Yayınevlerine ateş salınmasıyla ilgili beddua edecem ama bedduaya karşı biriyim olmaz.
Keşke sadece para olsa bir de mesele. Yayınevlerine attığınız maillerin cevaplanmaması bir yana, bazı yayınevlerinin istediği dosyalara hala aklım ermiyor. Son okuduğunuz 3 kitap var mesela bazılarında. Kel Oğlan, Cin Ali, Ayşecik yazıp göndereceksin aslında ama olmuyor işte. Kitabın özetini istemelerine ayrı bir sinir oluyorum. İlkokul çocuğu gibi özet çıkartırıyorlar. Ulen oku işte göndermişim kitabı. Koca kitabı üç sayfada neyini özetleyeyim. Yüzüklerin Efendisi'ni üç sayfada anlatsanız ne kadarını anlatabileceksiniz ki mesela?
Hele CV isteyenler yok mu :@ Çöpçüyüm arkadaş yok CV'im. Yanlış anlaşılmasın burada çöpçüleri aşağılamıyorum ama adamlar sürekli bir kariyer geçmişi peşindeler. Profesörüm, bilmem kaç tane öykü yarışması kazandım, bilmem ne derneğine üyeyim... Sanki iyi bir yazar bunlardan oluşuyor.

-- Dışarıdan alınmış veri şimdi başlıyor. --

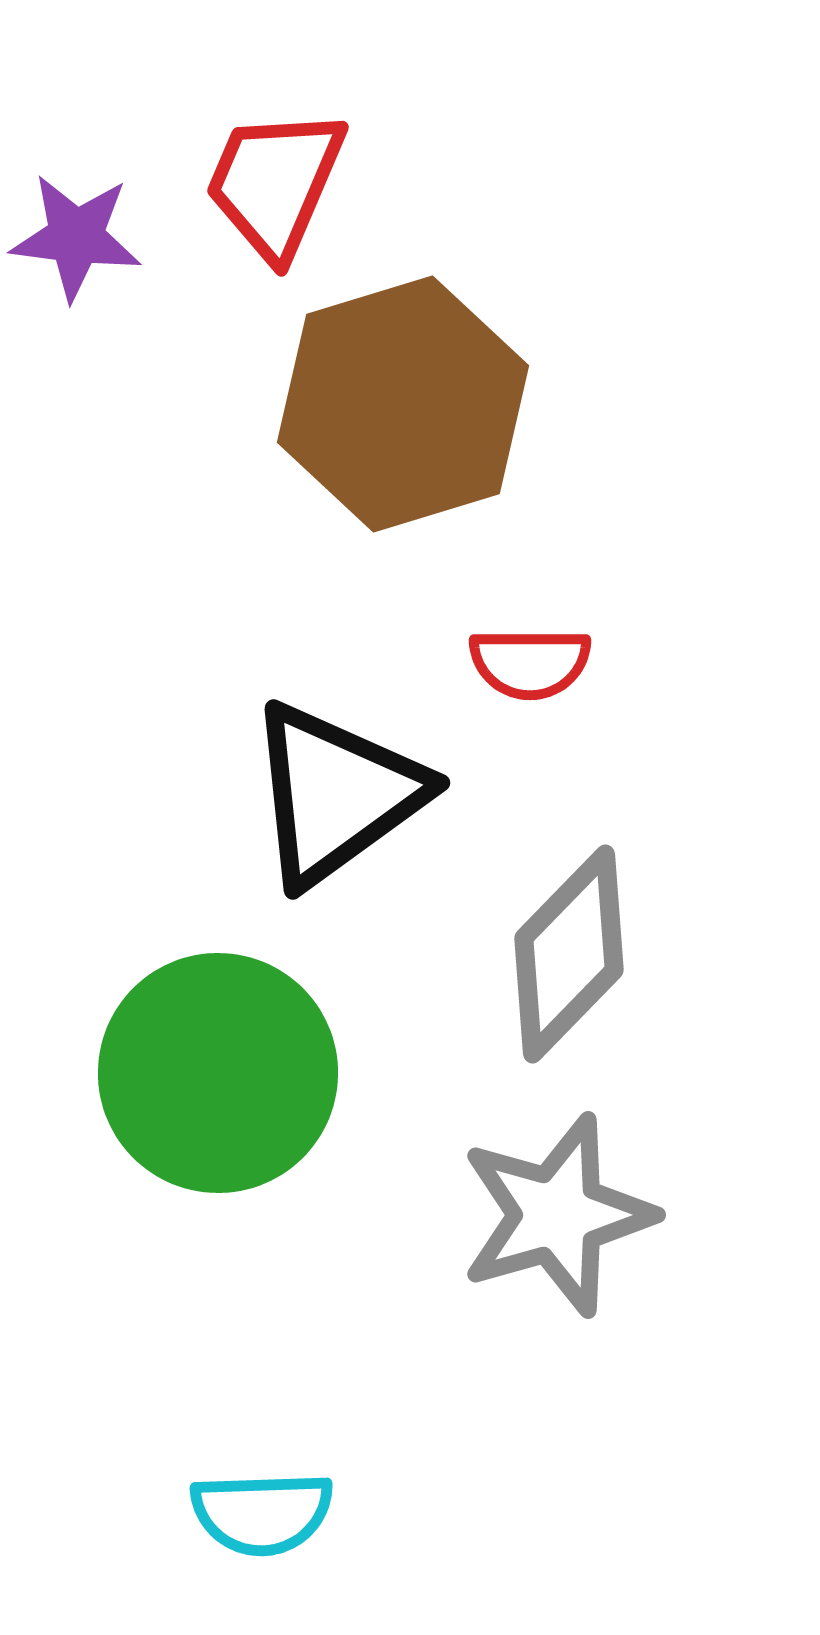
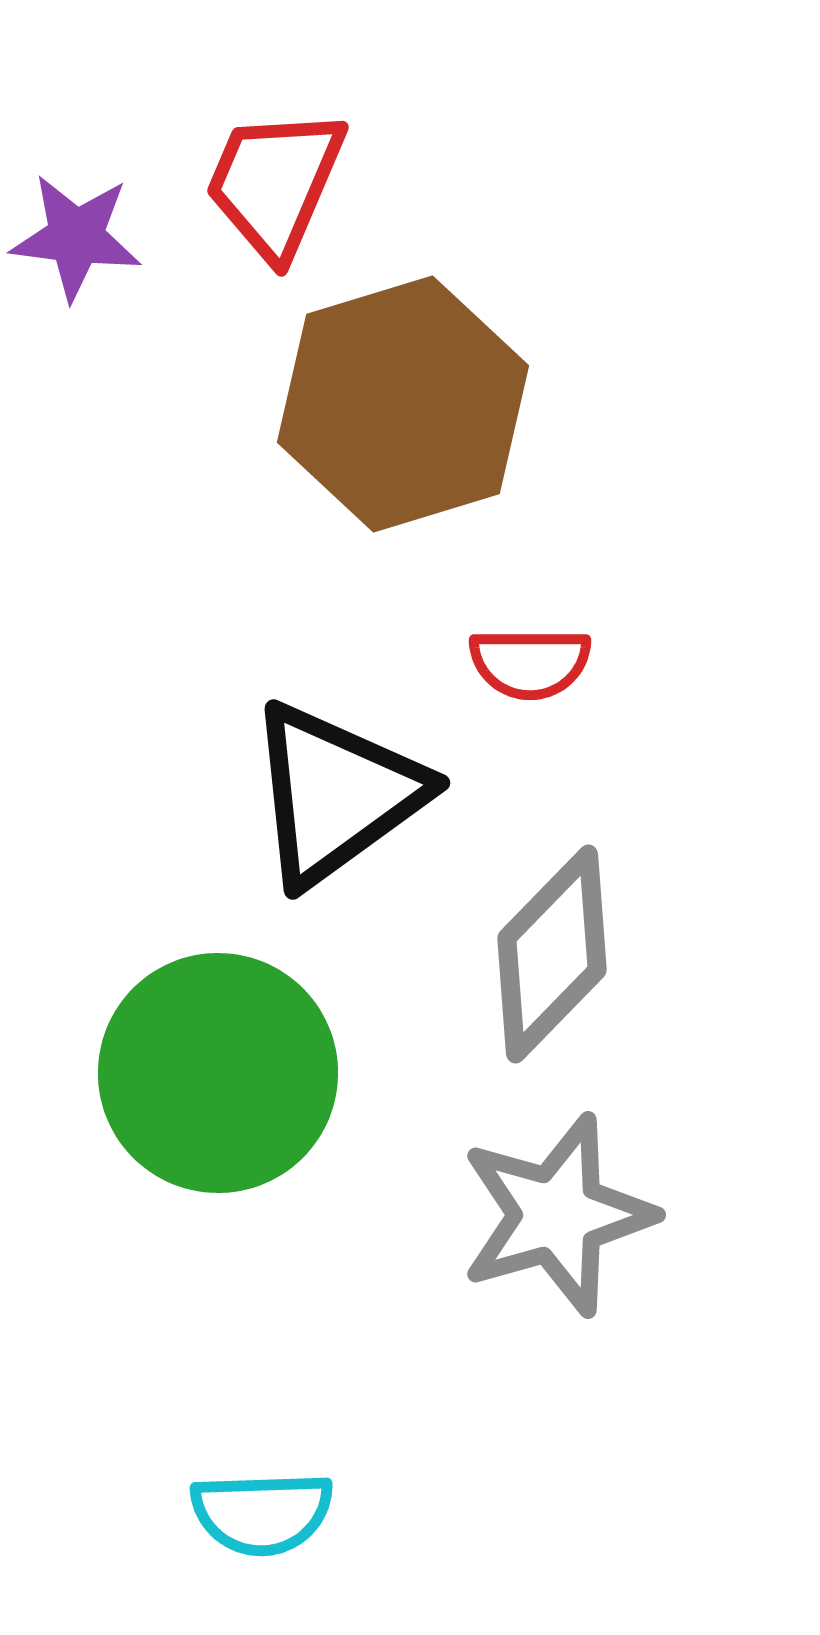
gray diamond: moved 17 px left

İlk kitap deneyimi olan kişinin elbette bir sürü yazım hatası, cümle bozukluğu, olay gelişiminde eksiklik olacaktır. Fantastik, bilimkurgu, polisiye veya korku romanı yazarları için ön planda olması gereken olay kurgunun ta kendisi olmalı. Diğer hatalar editörün yardımı ile zaten kolayca düzeltilir. Ama editör denilen arkadaşlar yaya yaya iş yapıp bir de utanmadan kitabın ilk sayfasına adlarını yazmayı misyon edindikleri için böyle çabalara girmeyi hiç adet edinemiyorlar.
Sistemi tam bilmiyorum ama her alanda torpil olan ülkemde editör de bu şekilde işe alınıyordur tahminimce. Okumayı seviyor musun? İyi gel çalış o zaman ya da bilmem kimin yiğeni falan diye işe giren kişiye kitabınızı emanet ediyorsunuz. Düşünün mesela bu kişi vampir romanlarına bayılıyor ve siz bilimkurgu gönderiyorsunuz. Sonra yetersiz bulunup aynen geri gönderiliyor -_-
Neyse, ben çok doluyum bu konuda daha fazla konuşursam sitedeki demirbaşların nefretini körükleyeceğim bu gidişle. Kısacası bizim ülkenin adam olması için yog'dan fazlası, hatta "yogobogodogo" gibi bir şey lazım.